• ASSIGNED TASK: Every line from the line containing "交通部已協調鐵道局，開發後站（西側）6公頃土地，作為" through the final line below is to be repeated exactly; no other line is.

• EXERCISE INPUT:
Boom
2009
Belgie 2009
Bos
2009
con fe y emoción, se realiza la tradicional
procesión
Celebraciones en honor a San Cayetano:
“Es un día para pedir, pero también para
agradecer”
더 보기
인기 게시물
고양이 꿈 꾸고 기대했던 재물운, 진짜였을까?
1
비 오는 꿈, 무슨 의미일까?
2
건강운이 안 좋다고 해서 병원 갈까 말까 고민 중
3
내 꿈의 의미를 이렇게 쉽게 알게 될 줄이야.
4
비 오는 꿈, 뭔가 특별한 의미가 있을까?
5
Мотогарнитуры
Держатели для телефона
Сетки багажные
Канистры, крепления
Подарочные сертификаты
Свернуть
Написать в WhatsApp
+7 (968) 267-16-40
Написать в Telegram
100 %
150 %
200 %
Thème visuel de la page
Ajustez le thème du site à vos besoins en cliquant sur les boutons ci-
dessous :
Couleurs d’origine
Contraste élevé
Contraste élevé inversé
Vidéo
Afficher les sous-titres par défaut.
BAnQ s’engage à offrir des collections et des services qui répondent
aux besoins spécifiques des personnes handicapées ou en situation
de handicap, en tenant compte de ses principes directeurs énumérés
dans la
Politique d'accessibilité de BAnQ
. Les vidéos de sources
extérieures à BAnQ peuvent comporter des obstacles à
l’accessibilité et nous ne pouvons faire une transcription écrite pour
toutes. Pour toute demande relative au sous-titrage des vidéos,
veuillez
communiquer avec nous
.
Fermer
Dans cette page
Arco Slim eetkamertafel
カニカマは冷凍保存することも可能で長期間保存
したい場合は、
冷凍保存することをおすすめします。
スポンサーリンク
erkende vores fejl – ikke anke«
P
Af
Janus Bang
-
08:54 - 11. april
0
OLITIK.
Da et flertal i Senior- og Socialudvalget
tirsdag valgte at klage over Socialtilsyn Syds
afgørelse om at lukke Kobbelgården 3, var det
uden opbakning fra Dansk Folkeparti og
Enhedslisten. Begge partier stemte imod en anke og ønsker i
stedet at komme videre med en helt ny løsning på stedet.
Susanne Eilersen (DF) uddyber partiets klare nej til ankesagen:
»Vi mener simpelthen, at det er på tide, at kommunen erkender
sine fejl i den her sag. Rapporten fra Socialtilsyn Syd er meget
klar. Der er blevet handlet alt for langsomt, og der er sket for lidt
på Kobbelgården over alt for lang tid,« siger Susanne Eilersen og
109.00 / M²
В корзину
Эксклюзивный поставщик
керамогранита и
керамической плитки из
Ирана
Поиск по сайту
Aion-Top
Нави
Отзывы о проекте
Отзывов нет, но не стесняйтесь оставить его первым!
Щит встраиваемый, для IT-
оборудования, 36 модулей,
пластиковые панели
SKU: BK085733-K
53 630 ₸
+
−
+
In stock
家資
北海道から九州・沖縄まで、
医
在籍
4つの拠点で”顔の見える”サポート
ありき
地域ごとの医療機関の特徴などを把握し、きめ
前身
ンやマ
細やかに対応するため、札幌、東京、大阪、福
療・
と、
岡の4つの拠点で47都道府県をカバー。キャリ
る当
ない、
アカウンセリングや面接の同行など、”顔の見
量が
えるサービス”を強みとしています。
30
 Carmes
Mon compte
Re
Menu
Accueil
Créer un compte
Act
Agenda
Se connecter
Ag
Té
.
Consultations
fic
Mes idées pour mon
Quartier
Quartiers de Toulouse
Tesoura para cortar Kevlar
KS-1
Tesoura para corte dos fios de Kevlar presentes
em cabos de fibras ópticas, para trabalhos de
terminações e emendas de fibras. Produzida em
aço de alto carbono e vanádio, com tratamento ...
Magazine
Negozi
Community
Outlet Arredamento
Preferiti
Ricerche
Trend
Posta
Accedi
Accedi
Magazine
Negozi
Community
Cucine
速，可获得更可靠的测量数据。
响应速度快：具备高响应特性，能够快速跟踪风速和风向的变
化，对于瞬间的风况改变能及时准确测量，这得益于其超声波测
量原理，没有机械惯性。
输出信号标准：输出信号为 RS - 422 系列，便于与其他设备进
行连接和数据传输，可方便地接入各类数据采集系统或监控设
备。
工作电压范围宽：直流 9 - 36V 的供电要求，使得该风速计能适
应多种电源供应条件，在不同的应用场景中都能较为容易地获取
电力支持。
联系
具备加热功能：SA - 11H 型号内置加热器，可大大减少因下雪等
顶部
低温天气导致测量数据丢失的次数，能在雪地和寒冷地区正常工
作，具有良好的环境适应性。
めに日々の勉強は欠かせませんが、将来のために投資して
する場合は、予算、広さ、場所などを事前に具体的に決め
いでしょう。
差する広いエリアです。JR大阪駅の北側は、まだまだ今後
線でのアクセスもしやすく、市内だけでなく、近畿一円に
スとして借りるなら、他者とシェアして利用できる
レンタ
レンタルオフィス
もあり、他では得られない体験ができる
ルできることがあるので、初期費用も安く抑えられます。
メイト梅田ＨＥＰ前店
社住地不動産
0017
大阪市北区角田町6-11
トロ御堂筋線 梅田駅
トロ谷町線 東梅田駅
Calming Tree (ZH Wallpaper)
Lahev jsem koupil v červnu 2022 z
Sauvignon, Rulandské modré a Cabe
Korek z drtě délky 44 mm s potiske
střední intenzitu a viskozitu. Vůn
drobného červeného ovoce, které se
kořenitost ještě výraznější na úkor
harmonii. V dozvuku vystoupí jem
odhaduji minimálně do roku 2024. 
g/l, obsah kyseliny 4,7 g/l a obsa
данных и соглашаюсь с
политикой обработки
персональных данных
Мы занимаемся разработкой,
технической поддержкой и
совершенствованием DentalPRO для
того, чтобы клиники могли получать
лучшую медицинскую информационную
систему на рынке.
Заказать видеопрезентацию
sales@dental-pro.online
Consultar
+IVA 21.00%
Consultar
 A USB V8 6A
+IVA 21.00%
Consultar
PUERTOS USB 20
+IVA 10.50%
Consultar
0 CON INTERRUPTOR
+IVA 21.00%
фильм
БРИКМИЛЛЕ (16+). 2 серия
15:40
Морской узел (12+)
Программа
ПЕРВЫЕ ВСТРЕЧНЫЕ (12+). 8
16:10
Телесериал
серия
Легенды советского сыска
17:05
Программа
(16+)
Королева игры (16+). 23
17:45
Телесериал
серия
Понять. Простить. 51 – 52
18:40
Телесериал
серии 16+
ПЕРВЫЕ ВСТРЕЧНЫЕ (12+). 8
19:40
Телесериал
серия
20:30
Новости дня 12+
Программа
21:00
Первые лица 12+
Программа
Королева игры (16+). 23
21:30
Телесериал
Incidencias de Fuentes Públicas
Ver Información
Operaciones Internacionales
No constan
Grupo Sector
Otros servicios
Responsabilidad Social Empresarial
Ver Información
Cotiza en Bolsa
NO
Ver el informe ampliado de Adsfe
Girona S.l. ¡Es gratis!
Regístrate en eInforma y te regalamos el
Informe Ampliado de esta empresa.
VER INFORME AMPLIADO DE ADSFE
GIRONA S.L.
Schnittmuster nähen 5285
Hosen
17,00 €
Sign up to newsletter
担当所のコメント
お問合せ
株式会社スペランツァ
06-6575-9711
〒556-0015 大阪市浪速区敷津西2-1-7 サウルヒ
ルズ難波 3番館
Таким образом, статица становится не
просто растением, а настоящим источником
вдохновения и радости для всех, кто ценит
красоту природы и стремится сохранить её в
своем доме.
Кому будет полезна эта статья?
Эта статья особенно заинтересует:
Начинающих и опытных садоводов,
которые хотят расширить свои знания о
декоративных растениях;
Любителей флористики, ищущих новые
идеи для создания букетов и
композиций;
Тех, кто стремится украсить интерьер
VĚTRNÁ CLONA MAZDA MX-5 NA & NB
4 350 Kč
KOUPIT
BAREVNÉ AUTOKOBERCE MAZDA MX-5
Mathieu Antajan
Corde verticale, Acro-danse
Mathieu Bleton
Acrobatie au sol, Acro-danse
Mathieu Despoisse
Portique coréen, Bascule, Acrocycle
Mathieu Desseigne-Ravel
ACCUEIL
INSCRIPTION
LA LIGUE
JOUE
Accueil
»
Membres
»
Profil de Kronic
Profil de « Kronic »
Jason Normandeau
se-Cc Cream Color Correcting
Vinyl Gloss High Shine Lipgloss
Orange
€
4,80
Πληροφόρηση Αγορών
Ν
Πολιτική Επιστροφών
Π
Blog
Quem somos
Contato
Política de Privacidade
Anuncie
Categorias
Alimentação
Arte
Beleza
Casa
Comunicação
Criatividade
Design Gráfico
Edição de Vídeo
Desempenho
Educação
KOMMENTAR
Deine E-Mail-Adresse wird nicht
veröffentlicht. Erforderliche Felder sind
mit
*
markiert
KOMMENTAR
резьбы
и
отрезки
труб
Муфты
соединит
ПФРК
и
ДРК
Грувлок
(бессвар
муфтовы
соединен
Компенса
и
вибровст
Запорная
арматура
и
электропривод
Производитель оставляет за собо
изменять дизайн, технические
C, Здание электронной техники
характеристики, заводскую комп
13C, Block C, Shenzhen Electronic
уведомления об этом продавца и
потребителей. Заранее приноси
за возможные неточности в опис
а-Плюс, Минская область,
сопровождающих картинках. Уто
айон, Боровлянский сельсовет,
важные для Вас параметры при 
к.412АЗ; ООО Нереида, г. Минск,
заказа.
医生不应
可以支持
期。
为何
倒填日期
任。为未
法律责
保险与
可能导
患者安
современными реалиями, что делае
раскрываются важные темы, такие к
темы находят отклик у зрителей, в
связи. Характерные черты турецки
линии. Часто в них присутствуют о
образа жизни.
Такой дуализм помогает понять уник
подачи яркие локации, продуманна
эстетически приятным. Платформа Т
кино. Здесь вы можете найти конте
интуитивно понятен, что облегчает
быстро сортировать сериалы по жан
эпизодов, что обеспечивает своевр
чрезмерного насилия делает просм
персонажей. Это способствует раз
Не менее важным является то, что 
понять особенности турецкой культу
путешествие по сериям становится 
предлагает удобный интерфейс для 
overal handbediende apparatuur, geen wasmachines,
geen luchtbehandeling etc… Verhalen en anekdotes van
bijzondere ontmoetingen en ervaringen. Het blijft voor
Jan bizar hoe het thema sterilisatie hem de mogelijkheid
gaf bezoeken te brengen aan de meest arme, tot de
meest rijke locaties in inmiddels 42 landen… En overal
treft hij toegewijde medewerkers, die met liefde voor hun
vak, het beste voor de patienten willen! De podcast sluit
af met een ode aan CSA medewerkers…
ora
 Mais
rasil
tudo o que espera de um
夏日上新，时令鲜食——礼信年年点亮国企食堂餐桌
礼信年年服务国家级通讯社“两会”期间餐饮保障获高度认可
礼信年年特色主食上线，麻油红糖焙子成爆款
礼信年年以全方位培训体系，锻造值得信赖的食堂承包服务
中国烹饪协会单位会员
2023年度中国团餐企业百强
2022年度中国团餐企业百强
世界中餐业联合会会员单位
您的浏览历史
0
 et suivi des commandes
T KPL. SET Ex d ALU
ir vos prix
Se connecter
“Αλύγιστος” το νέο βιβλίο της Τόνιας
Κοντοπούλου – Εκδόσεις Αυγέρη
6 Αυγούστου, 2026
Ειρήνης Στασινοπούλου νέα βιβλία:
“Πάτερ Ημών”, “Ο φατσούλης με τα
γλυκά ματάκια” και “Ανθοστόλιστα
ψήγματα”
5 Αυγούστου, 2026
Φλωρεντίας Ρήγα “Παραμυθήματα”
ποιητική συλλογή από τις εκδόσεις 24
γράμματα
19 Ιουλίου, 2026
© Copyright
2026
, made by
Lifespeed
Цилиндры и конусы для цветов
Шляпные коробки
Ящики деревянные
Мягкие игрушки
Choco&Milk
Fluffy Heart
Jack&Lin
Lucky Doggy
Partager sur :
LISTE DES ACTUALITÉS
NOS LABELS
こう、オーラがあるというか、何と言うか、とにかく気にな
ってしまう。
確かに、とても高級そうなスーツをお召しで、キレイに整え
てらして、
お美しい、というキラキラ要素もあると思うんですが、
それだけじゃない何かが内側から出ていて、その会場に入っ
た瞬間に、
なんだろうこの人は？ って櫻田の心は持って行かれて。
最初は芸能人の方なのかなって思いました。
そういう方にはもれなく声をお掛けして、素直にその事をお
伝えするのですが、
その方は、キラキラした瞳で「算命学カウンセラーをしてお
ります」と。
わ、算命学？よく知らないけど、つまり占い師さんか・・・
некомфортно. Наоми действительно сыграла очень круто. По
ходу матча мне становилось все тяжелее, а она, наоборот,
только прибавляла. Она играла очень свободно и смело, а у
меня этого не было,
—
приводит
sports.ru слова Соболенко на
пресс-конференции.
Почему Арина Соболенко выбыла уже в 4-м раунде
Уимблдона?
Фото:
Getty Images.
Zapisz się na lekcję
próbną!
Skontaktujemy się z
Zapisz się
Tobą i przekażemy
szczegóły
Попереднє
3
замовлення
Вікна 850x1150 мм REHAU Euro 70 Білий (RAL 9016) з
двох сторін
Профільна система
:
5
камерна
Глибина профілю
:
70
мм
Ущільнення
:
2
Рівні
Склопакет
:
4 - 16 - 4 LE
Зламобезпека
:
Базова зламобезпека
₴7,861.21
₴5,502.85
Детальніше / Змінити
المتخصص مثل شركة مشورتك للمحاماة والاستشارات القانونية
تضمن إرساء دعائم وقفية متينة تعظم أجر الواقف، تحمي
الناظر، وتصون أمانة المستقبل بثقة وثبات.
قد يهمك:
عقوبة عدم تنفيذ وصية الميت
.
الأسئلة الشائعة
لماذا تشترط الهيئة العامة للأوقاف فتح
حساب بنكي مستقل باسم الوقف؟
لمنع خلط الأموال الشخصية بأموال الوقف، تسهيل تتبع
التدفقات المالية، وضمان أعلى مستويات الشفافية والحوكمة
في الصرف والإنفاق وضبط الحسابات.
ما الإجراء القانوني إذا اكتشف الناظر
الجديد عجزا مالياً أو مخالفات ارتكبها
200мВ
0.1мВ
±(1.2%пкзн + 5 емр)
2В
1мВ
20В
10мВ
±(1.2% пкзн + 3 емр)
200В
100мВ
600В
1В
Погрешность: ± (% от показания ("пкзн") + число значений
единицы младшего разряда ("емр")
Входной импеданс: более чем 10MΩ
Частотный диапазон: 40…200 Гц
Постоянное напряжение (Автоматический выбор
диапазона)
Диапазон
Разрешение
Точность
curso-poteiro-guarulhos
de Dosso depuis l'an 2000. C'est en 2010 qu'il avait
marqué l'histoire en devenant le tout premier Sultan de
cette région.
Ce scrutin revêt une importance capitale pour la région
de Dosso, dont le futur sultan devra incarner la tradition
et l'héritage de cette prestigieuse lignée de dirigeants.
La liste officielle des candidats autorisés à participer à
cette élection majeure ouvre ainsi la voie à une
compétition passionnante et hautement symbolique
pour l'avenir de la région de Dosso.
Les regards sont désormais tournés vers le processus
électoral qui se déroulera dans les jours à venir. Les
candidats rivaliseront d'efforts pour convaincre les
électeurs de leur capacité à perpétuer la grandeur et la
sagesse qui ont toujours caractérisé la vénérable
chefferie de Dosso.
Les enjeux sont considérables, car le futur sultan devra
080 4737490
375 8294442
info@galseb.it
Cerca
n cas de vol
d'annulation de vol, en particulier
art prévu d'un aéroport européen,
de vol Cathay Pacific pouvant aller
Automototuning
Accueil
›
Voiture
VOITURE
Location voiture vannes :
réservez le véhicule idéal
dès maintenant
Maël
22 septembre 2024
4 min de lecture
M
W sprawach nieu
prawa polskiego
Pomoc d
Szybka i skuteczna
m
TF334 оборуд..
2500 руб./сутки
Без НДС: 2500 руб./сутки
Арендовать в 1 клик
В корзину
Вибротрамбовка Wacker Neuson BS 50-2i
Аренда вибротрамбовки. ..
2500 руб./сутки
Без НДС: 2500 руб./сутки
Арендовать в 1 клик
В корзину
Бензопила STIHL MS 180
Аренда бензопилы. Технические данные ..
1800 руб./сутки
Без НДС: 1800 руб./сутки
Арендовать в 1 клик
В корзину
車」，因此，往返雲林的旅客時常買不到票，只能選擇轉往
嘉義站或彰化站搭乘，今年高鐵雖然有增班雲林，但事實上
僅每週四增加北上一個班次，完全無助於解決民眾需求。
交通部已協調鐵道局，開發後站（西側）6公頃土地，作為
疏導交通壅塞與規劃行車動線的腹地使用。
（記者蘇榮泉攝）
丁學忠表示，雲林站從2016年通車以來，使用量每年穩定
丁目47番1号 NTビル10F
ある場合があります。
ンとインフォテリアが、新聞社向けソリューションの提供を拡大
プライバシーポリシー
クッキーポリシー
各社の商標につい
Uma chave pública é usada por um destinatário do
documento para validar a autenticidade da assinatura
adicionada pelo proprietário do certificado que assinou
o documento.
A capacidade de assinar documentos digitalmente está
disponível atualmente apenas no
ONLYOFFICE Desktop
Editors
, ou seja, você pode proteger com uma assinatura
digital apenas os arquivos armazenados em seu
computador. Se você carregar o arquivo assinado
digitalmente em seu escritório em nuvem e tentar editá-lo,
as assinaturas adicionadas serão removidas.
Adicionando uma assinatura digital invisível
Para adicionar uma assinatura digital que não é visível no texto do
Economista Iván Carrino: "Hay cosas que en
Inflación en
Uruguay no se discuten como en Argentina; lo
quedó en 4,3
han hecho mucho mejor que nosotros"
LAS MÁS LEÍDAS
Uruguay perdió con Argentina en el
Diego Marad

• FINAL ANSWER:
交通部已協調鐵道局，開發後站（西側）6公頃土地，作為
疏導交通壅塞與規劃行車動線的腹地使用。
（記者蘇榮泉攝）
丁學忠表示，雲林站從2016年通車以來，使用量每年穩定
丁目47番1号 NTビル10F
ある場合があります。
ンとインフォテリアが、新聞社向けソリューションの提供を拡大
プライバシーポリシー
クッキーポリシー
各社の商標につい
Uma chave pública é usada por um destinatário do
documento para validar a autenticidade da assinatura
adicionada pelo proprietário do certificado que assinou
o documento.
A capacidade de assinar documentos digitalmente está
disponível atualmente apenas no
ONLYOFFICE Desktop
Editors
, ou seja, você pode proteger com uma assinatura
digital apenas os arquivos armazenados em seu
computador. Se você carregar o arquivo assinado
digitalmente em seu escritório em nuvem e tentar editá-lo,
as assinaturas adicionadas serão removidas.
Adicionando uma assinatura digital invisível
Para adicionar uma assinatura digital que não é visível no texto do
Economista Iván Carrino: "Hay cosas que en
Inflación en
Uruguay no se discuten como en Argentina; lo
quedó en 4,3
han hecho mucho mejor que nosotros"
LAS MÁS LEÍDAS
Uruguay perdió con Argentina en el
Diego Marad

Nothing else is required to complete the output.